Jadi ceritanya, saat pengasuh Dblogger mbak Ani Berta meminta 5 orang perwakilan KEB (Kumpulan Emak2 Blogger) untuk menjadi anggota tim rangking 1, saya pun langsung meminta izin suami dan mendaftar. Jika masih bisa ikut saya bersyukur, kalau sudah penuh ya sudah berarti bukan kesempatan toh. 

Tak disangka ternyata saya diterima, hiks, antara senang dan gamang. Iiiiih, nanti masuk tipi, hehehe.. Saya diinstruksikan bahwa hari Rabu 16 Januari 2013 harus standby jam 6 pagi di lobi TransTV, memakai seragam kaos putih dan bercelana jeans. Wow, mari kita bersiap.

Pengalaman Ikut Acara Live Rangking 1 Transtv


Ketika Rabu subuh tiba, saya bersiap menuju stasiun Bojong Gede, setidaknya harus naik kereta maksimal jam 5 pagi. Tapi dasar emak-emak, malah berangkat dari rumah jam 5.00wib, halaah..pake acara ketinggalan ATM lagi. Mampir dulu ke Indomart membeli cemilan buat anak-anak yang dititipkan pada ayahnya, yaa akhirnya tetap saja dapat kereta jam 5.25 WIB, ihiii. Tidak berapa lama membeli tiket, kereta Commuterline segera datang dan saya diberi tempat duduk, lumayan dapat sedikit mengistirahatkan badan dan otak yang kurang tidur, terimakasih pak (sambil senyum manis)...

 Turun di stasiun Cawang pukul 6 lewat, saya langsung berlari menuju shuttle Cawang Cikokol untuk menaiki busway koridor 9 (Pinangranti-Pluit), jalan sedikit macet, sekitar 20 menit saya turun di shuttle Tegal Parang. Dari sana saya belok ke arah kanan keluar jembatan, sebenarnya bisa jalan kaki menuju TransTV, tapi berhubung sudah sangat mepet akhirnya naik ojek deh, dalam hitungan 3 menit saya sampai, dengan ongkos Rp. 5000, ehehe siapa suruh telat.. Oiya, sebenarnya bisa juga naik bus 45 (jurusan cililitan-blok M), tepat berhenti di depan gedung lho.

Proses Acara Rangking 1

        Setibanya di lobi saya disambut mbak Asri yang berwajah manis, menyapa sebentar kepada anggota yang lain dan kami segera bergegas berlatih yel yang dipimpin oleh Erfano, dia berbusana beskap Jawa, rupanya itulah maskot kelompok kami.
Tiba pukul 7.00 WIB, kami menaiki panggung outdoor yang persis di depan air mancur. Suasana masih terasa basah dan mendung. Di sana sudah siap beberapa kru dan peralatannya. Kami diberi instruksi peraturan dan cara permainannya. Saya duduk di kotak nomor 45. Hari itu semua kelompok ditemani bintang tamu dari keluarga Annisa Bahar. Penonton yang saya rasa wajahnya itu-itu lagi (suka lihat diberbagai acara tivi) juga sudah bersiap.

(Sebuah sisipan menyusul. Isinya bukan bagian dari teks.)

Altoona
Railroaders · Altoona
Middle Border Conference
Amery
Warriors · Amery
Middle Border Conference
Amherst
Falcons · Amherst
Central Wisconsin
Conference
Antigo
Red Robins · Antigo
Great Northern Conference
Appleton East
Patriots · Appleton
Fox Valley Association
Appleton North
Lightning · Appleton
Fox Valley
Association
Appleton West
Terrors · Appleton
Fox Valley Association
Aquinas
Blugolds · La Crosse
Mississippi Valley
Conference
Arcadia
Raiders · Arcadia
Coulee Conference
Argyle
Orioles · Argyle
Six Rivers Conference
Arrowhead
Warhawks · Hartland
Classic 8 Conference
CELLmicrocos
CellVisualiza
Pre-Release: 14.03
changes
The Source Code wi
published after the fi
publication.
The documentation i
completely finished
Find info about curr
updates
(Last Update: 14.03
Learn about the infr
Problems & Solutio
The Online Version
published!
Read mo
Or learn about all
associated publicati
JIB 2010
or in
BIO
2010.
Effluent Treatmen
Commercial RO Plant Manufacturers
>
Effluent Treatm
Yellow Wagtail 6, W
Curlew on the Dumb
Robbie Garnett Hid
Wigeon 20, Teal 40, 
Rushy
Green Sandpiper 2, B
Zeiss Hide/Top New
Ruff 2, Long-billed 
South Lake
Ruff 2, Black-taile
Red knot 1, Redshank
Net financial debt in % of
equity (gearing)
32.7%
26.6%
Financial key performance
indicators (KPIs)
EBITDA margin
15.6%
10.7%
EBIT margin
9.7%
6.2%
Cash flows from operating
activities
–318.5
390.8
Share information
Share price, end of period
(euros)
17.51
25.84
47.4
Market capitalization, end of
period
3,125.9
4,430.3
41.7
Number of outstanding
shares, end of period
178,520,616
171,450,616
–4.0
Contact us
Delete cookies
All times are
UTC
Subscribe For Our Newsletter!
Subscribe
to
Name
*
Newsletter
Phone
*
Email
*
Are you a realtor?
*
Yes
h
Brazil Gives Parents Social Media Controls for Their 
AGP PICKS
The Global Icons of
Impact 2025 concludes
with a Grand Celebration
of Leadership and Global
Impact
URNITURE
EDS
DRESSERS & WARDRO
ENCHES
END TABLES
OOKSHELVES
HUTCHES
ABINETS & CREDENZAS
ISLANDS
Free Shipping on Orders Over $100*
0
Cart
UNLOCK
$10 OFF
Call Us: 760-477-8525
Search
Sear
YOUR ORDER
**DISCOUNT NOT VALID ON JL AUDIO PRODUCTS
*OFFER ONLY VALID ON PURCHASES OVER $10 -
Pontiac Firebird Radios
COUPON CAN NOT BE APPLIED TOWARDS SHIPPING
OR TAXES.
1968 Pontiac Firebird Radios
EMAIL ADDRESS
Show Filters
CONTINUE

Terjadi hal unik, ada satu rombongan kelompok peserta yang sama sekali tidak hadir, akhirnya kekosongan itu diisi oleh 20 orang peserta penonton bayaran. Mereka menamakan dirinya Kelompok FansClub Sarah dan Ruben, hmm, segala sesuatu bisa terjadi. Easy and simple.. 

Menjelang detik-detik acara datang Sarah Sechan, Ruben Onsu, dan prof. Sogi menaiki panggung memimpin acara. Saya memperhatikan bagaimana cara berlangsungnya acara Live, komandan tim layaknya sutradara menginstruksikan bahwa Rangking 1 segera dimulai, berpatokan pada program Insert yang sudah hampir selesai, ada layar besar di dalam gedung utama yang menjadi panduan. “Ya, siap semua ya..semua berdiri dan langsung bertepuk tangan. Tiga..Dua..Satu! “. Pukul 07.30WIB musik khas Rangking 1 berbunyi, kami semua bersorak, yeaaaayyy!...Iih masuk tipi ya? Ehehe..

Ternyata kelompok kami mendapat giliran yel dan pertanyaan pertama. Semangat kami bernyanyi setelah komando maskot memulai: Oo lalala..o..o lalala, dst, langsung disambut:
“Satu, satu, blogger doyan ngeblog
Dua, dua, blogger suka kopdar
Tiga, tiga, blogger inet sehat
Satu, dua, tiga, blogger makin narsis” (red. nada syair satu-satu sayang ibu)
Begitulah kehebohan kami, eh ternyata memberikan hasil yang memuaskan. Diakhir acara dua piala langsung disabet untuk kategori maskot dan yel terbaik. Yippii... \(^_^)/

Proses Pertanyaan Demi Pertanyaan


Tiba-tiba terdengar lagu dangdut “sekuntum mawar merah”, duuuh gusti, saya ngeri gak bisa jawab, gak faham dangdut, hiks.. Namun ternyata Ruben bertanya: apakah nama kelamin betina pada bunga? itulah pertanyaan untuk kami... Hahaha, alhamdulillah saya benar, PUTIK. Teman-teman yang menjawab benang sari segera keluar arena dan kami beristirahat menunggu siaran iklan. Demikian 3 kali proses seperti itu, menunggu kelompok lainnya memberikan yel dan menjawab pertanyaan, iklan..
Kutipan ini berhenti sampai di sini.